There is no more time to lose. The long-term health and welfare of the Orioles' organization is at stake, and the only way to assure it is with a bold front office reorganization that will restore fan confidence and set the flagging franchise on the right course.
Orioles owner Peter Angelos knows this. He wants to do the right thing and get the right results, but he doesn't want to be viewed as a knee-jerk reactionary in the wake of the club's horrible 4-32 finish. He isn't talking about it publicly yet, because he wants to make sure that whatever he decides to do during the next few weeks is about making sense and not just making headlines.
The team needs decisive new leadership, which means that Angelos will soon have to make the difficult decision to jettison vice president of baseball operations Syd Thrift. Everybody knows that.
Thrift had ample time to streamline the minor-league system and create a front-office environment conducive to the kind of imaginative, progressive management necessary to compete with the well-heeled New York Yankees and Boston Red Sox. Instead, the minor-league system is a mess and the only hope for near-term success is another huge investment in the free-agent market.
Five years ago, the Orioles could afford to embark on a five-year plan. They were coming off back-to-back playoff appearances and the fans were hungry enough for a fresh new team that they were willing to wait for some of the club's top minor-league prospects to develop. That patience has not been rewarded and should not be expected to survive a sixth consecutive losing season.
It wouldn't be realistic to suggest that the Orioles should be on a par with the Yankees already, but Angelos had a right to expect that they would be much further along than they are today.
The team's surprising .500 record on Aug. 23 created the delusion that the Orioles were just a player or two away from wild-card contention, but it was all false promise. The players and the coaching staff should be applauded for hanging tough that long, but the late-season collapse may have been for the best.
Now, there are no illusions.
Angelos needs to cut to the chase. He needs to hire a new general manager, give him some money to improve the big-league club, charge him with repairing the minor-league system and tell the fans that it's now safe to come back to the ballpark because something good is going to happen relatively soon.
The only question is who? The popular choice in Baltimore would be former pitcher and coach Mike Flanagan, whose links to the club's golden past and good relationship with the owner could create the formula for a front-office renaissance. Angelos might be understandably hesitant to turn the team over to a rookie general manager at such a critical time, but there are enough capable people in the baseball operations department to help Flanagan make it work.
If GM experience is going to be a prerequisite, there are a handful of candidates outside the organization that would represent the kind of dynamic change necessary to turn the franchise around - most notably San Francisco Giants GM Brian Sabean.
Sabean's contract expires at the end of the postseason, and he is believed to be interested in returning to the East Coast. He would arrive with instant credibility after building an exciting team that has enjoyed sustained success under his watch.

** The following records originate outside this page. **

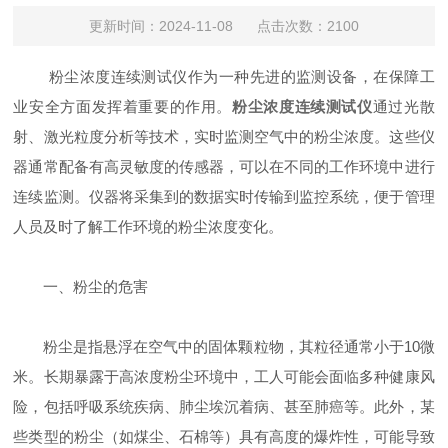
更新时间：2024-11-08 点击次数：2100
粉尘浓度连续测试仪作为一种先进的监测设备，在保障工
业安全方面发挥着重要的作用。
粉尘浓度连续测试仪
通过光散
射、激光粒度分析等技术，实时监测空气中的粉尘浓度。这些仪
器通常配备有高灵敏度的传感器，可以在不同的工作环境中进行
连续监测。仪器将采集到的数据实时传输到监控系统，便于管理
人员及时了解工作环境的粉尘浓度变化。
一、粉尘的危害
粉尘是指悬浮在空气中的固体颗粒物，其粒径通常小于10微
米。长期暴露于高浓度粉尘环境中，工人可能会面临多种健康风
险，包括呼吸系统疾病、肺尘埃沉着病、甚至肺癌等。此外，某
些类型的粉尘（如煤尘、石棉等）具有高度的爆炸性，可能导致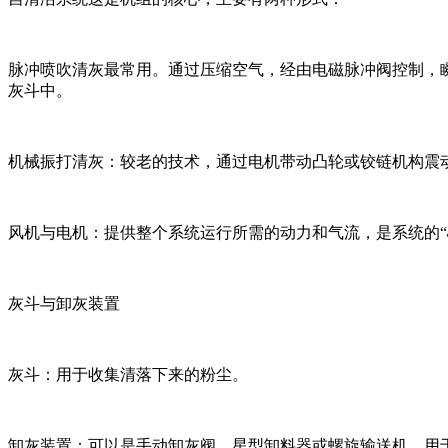
脉冲喷吹清灰最常用。通过压缩空气，经由电磁脉冲阀控制，
灰斗中。
机械振打清灰：较老的技术，通过电机带动凸轮或铰链机构震
风机与电机：提供整个系统运行所需的动力和气流，是系统的“
灰斗与卸灰装置
灰斗：用于收集清落下来的粉尘。
卸灰装置：可以是手动卸灰阀、星型卸料器或螺旋输送机，用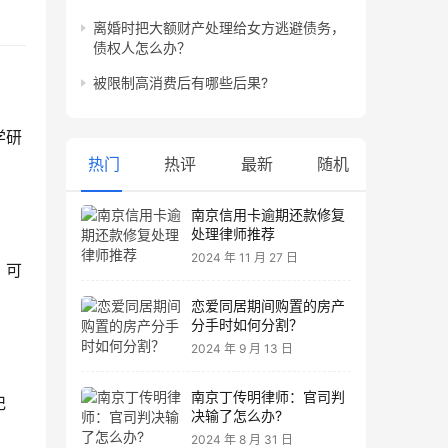
离婚时把大额财产处理给女方逃避债务，
债权人怎么办？
被限制高消费后有哪些后果?
学研
热门
热评
最新
随机
南京信用卡逾期还款修复
处理律师推荐
2024 年 11 月 27 日
，可
恋爱同居期间购置的房产
分手时如何分割？
2024 年 9 月 13 日
南京丁传明律师：官司判
记
决输了怎么办?
2024 年 8 月 31 日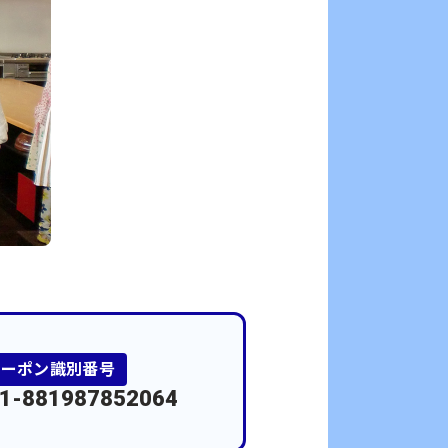
クーポン識別番号
1-881987852064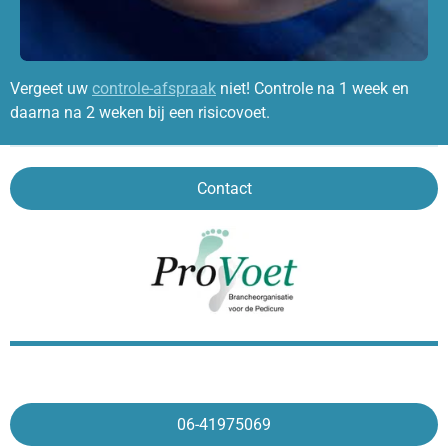
Vergeet uw
controle-afspraak
niet! Controle na 1 week en
daarna na 2 weken bij een risicovoet.
Contact
06-41975069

Angelos also would be smart to consider Boston Red Sox GM Mike Port if there is any truth to speculation that he will soon be replaced by that club's new ownership. Port, who interviewed for the Orioles' GM position before Frank Wren got the job, is a longtime executive with vast experience - and some notable successes - in player development.
Should the Red Sox push him aside, Port also might be the perfect mentor to pair with Flanagan to create a new front office brain trust.
The only problem with waiting on Sabean or another name GM is that the clock already is running on an offseason that could determine whether Baltimore baseball fans continue to find other things to do with their summer nights or reconnect with a rejuvenated Orioles franchise.
This is no time to be deliberate, though baseball commissioner Bud Selig created an excuse for delay by asking clubs to refrain from announcing personnel moves during the playoffs and World Series.
That directive shouldn't stop Angelos from pressing ahead, since it apparently has not stopped anyone else. Even the Milwaukee Brewers, the club operated by Selig's daughter Wendy, announced the firing of manager Jerry Royster after the playoffs had begun.
Angelos can be forgiven for waiting to commit to a big expenditure in the free-agent market because of uncertainty about the possible relocation of the Montreal Expos to the Washington area.
The arrival of a second team in the region would dilute both attendance and broadcast revenues, making it tougher for Angelos to justify the $100 million or more he would have to commit to sign the kind of free agents necessary to recharge the Orioles' lineup.
Look for the Orioles to move aggressively to sign free-agent slugger Jim Thome and catcher Ivan Rodriguez if Angelos gets an assurance from his fellow owners that the Expos will be going somewhere else.
Either way, the Orioles will have to do some spending to create fan excitement after five consecutive years of attendance decline. They also need to make some deals to rebalance the roster, which is tilted too heavily toward first base and the corner outfield positions.
It's not going to be an easy fix, which is why a quick change at the top is so crucial.